Empirically, using $SI(z)$ for label-noise detection on CIFAR-10 with 10% label corruption, the method achieves AUROC $= 0.970$ and top-20% SI scores capture $94.1\%$ of noisy labels.

5. Algorithmic Implementation

The practical computation of Natural W-TRAK intervals involves the following steps:

1. Compute the regularized feature covariance $Q$ and its inverse.
2. Compute all Self-Influence scores $SI_i = \phi_i^\top Q^{-1} \phi_i$ and for the test point.
3. Cap $SI_\mathrm{test}$ at twice the maximum $SI_j$ for numerical stability.
4. Determine $R_\mathrm{whit} = \max_j \sqrt{SI_j}$.
5. For each candidate point $i$, compute $$L_{\mathrm{Nat},i} = 2 \sqrt{SI_\mathrm{test}} \sqrt{SI_i} R_\mathrm{whit}$$ and $\tau_i = \phi_\mathrm{test}^\top Q^{-1} \phi_i$.
6. Return the certified interval $$[\tau_i - \varepsilon L_{\mathrm{Nat},i}, \tau_i + \varepsilon L_{\mathrm{Nat},i}]$$ for each $i$.

Computational complexity is $O((n+1) \cdot d)$ for feature computation, $O(n d^2 + d^3)$ for covariance construction and inversion, and $O(n)$ for scalar computations, where $d$ is the feature dimension (typically $\sim5000$ for deep networks).

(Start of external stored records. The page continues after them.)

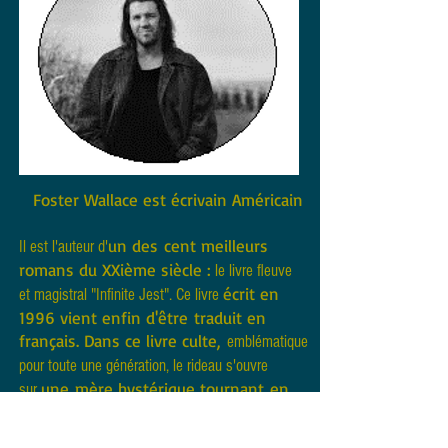
Foster Wallace est écrivain Américain
un des cent meilleurs
Il est l'auteur d'
romans du XXième siècle :
le livre fleuve
écrit en
et magistral "Infinite Jest". Ce livre
1996 vient enfin d'être traduit en
français.
Dans ce livre culte,
emblématique
pour toute une génération,
le rideau s'ouvre
une mère hystérique tournant en
sur
boucle dans un jardin tiré au cordeau...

6. Empirical Performance and Significance

On CIFAR-10 (50,000 train, 10,000 test) with last-layer ResNet-18 gradients:

• Euclidean W-TRAK certifies 0% of all test–train ranking pairs at a fixed radius $\varepsilon$.
• Natural W-TRAK certifies 68.7% of ranking pairs at the same $\varepsilon$.
• The ratio $L_\mathrm{Euc} / L_\mathrm{Nat} \approx 76 \times$, consistent with $\sqrt{\kappa(Q)}$.

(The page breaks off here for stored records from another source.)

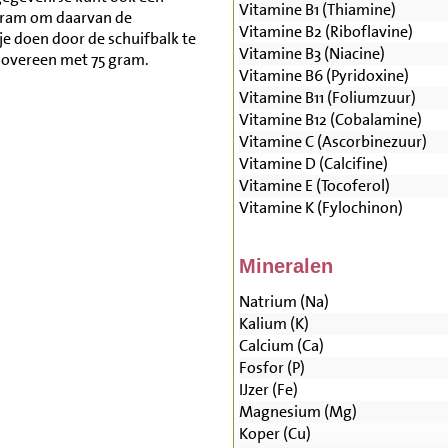
Vitamine B1 (Thiamine)
gram om daarvan de
Vitamine B2 (Riboflavine)
je doen door de schuifbalk te
Vitamine B3 (Niacine)
 overeen met 75 gram.
Vitamine B6 (Pyridoxine)
Vitamine B11 (Foliumzuur)
Vitamine B12 (Cobalamine)
Vitamine C (Ascorbinezuur)
Vitamine D (Calcifine)
Vitamine E (Tocoferol)
Vitamine K (Fylochinon)
Mineralen
Natrium (Na)
Kalium (K)
Calcium (Ca)
Fosfor (P)
IJzer (Fe)
Magnesium (Mg)
Koper (Cu)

Additionally, in the context of label-noise detection:

• Utilizing $SI(z)$ as an anomaly score yields AUROC $=0.970$, AP $=0.796$.
• The top 20% of points by $SI$ capture 94.1% of corrupted labels.

These results demonstrate a substantial improvement in provable attribution robustness relative to prior methods based on the Euclidean ground metric.

7. Broader Implications and Extensions

Measuring distributional perturbations in the feature-induced Mahalanobis geometry directly aligns the certification process with the form of the attribution functional, neutralizing spectral ill-conditioning. The reduction in worst-case sensitivity by a factor of $O(\sqrt{\kappa(Q)})$ enables meaningful robust attribution analysis at scale. While the framework is derived for TRAK, this principle generalizes to any attribution method representable as a quadratic form $f(\phi) = \phi^\top A \phi$, provided perturbations are measured in the metric induced by $A$.

Self-Influence unifies certified robust attribution with leverage-based anomaly and outlier detection, offering theoretical support for established data cleaning heuristics. By overcoming the spectral amplification barrier, Natural W-TRAK sets precedent for non-vacuous certified influence in deep neural settings (Li et al., 9 Dec 2025).